One of the very first Americans to understand the tongs and the whys of their existence in Chinese-American society was the interpreter James Hanley. He warned the city, as early as 1856, of the tong men among the personnel of the Six Companies: “These institutions are without blemish if their members would only act in accordance with the established rules. But, unfortunately, they not only assist each other benevolently, but often in deeds of darkness, as we have witnessed here in California. For the last two hundred years they have been much oppressed by the Tartars and the venality of the magistrates, which has caused them to combine themselves into secret associations sometimes defying all law and order and carrying out their views just as they want them.

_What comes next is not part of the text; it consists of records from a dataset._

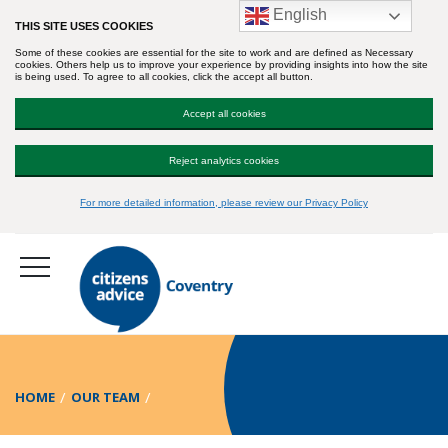
English
THIS SITE USES COOKIES
Some of these cookies are essential for the site to work and are defined as Necessary
cookies. Others help us to improve your experience by providing insights into how the site
is being used. To agree to all cookies, click the accept all button.
Accept all cookies
Reject analytics cookies
For more detailed information, please review our Privacy Policy
HOME
OUR TEAM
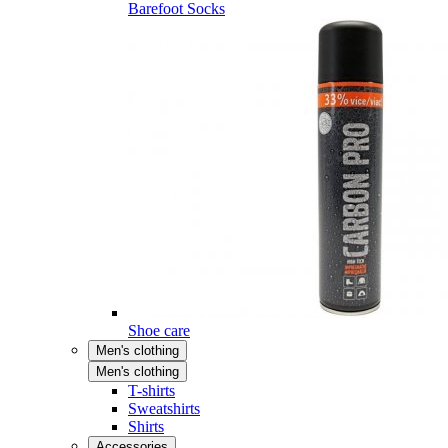
Barefoot Socks
Shoe care
Men's clothing
Men's clothing
T-shirts
Sweatshirts
Shirts
Accessories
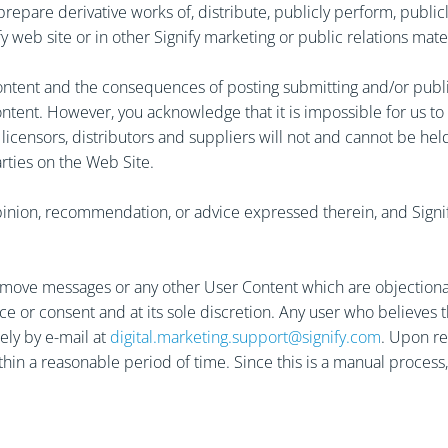
 prepare derivative works of, distribute, publicly perform, publi
 web site or in other Signify marketing or public relations materi
ntent and the consequences of posting submitting and/or publishi
ntent. However, you acknowledge that it is impossible for us to
ners, licensors, distributors and suppliers will not and cannot be 
arties on the Web Site.
nion, recommendation, or advice expressed therein, and Signify e
or remove messages or any other User Content which are objection
ce or consent and at its sole discretion. Any user who believes
ely by e-mail at
digital.marketing.support@signify.com
. Upon re
thin a reasonable period of time. Since this is a manual proces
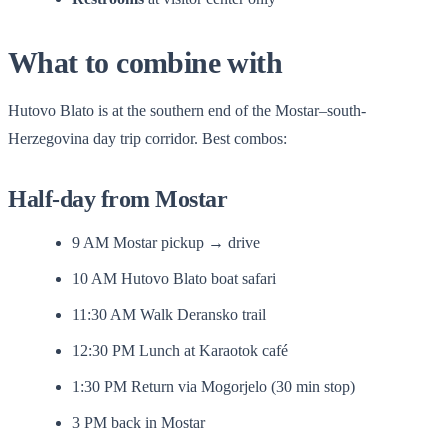
What to combine with
Hutovo Blato is at the southern end of the Mostar–south-
Herzegovina day trip corridor. Best combos:
Half-day from Mostar
9 AM Mostar pickup → drive
10 AM Hutovo Blato boat safari
11:30 AM Walk Deransko trail
12:30 PM Lunch at Karaotok café
1:30 PM Return via Mogorjelo (30 min stop)
3 PM back in Mostar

Vigilance committees are of very old date in China….”
Not many years later, in September 1862, the Sacramento
Union
was already reporting such items as the following: “By telegraph from San Francisco we are informed that the war between the See Yup and Hop Wo companies of Chinese has commenced in that city. Two Johns were fatally wounded yesterday and sanguinary work is anticipated.”

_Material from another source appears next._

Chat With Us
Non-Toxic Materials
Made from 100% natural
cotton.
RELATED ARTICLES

The company men involved were undoubtedly tong members as well, though the Union did not realize this. In another twenty years reports of guerrilla warfare by these malevolent societies called tongs would be much more common and certainly no matter for levity. By that time tongs advertised brazenly on posters for the heads of their enemies. Hatchet men toured the bill-covered walls of Chinatown much as sailors congregated at a hiring hall. Possibly the first “advertised” tong killing in San Francisco was caused by an attack on Low Sing of the Suey Sing tong on a spring evening of 1875. He refused to tell police his attacker’s name but he told his fraternity mates. It was Ming Long, a Kwong Duck
boo how doy
and a rival for the hand of the slave girl Kum How. A poet named Mon Fung read aloud to the Quarter’s illiterati from the
chun hung,
or reward poster, on the wall at the corner of Clay and Dupont streets. It was a challenge to the Kwong Ducks to either send their best fighting men to Waverly Place at midnight of the following day or admit their error, compensate the Suey Sings, and apologize. The battle took place and the Suey Sings, crying
“Loy gee, hai dai!”
(Come on, you cowards!) scattered the Kwong Ducks. The small Chinatown squad had to call for reserves to break up the melee but there was not a single arrest made. All the combatants “evaporated,” save for three dead Kwong Ducks and one Suey Sing. (Six more men of both sides were on the wounded list.) The Kwong Ducks had to take up a collection among the merchants and turn it over to the victors with their apologies before they were invited to drink rice wine together again like brothers. According to highbinder Fish Duck, Low Sing recovered from his hatchet wounds and married the cause of all the trouble, frail Kum Ho. His rival, Ming Long, fled to China.